Implications for the Security of the International Information Infrastructure

Abstract

This paper explores which measures used to deal with the Year 2000 (Y2K) problem are also applicable to the future security of information networks in critical infrastructure. As information and communications technology (ICT) become ever more widespread, protection of both the information and the infrastructure upon which it relies becomes important as financial transactions and economies become increasingly global and interdependent. The Y2K problem, whereby computers with two digit year formatting are not able to read 00 as the year 2000, meant that errors would occur in many processes and calculations, such as billing, manufacturing and trade, in both the public and the private sector around the world.

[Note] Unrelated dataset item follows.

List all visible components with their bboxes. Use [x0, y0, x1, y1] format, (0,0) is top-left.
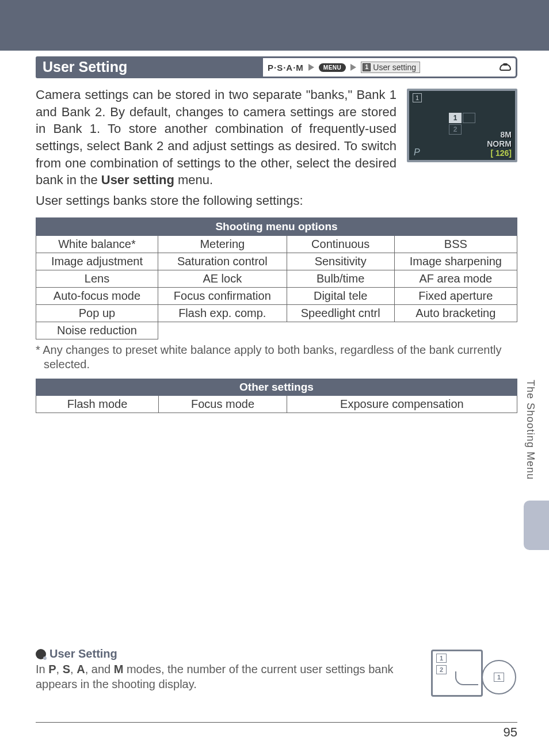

After January 2000 had passed, other computer incidents occurred such as the distributed-denial-of-service attacks in the US in February 2000 and the ILOVEYOU virus attacks globally in May  2000. Furthermore, high-level attention to international ICT developments was paid in July 2000 at the G-8 Summit of industrialised countries and at the annual meeting of the United Nations Economic and Social Council (ECOSOC); these all sustained the importance of information infrastructure and its protection.

This work was performed under the auspices of the U.S. Department of Energy by the University of California Lawrence Livermore National Laboratory under contract No. W-7405-Eng-48.

This paper provides some preliminary assessments which are part of a larger project organised jointly by the Center for Global Security Research (CGSR) at Lawrence Livermore National Laboratory and the International Institute for Strategic Studies (IISS), London, on international security implications of threats and vulnerabilities to critical information infrastructure.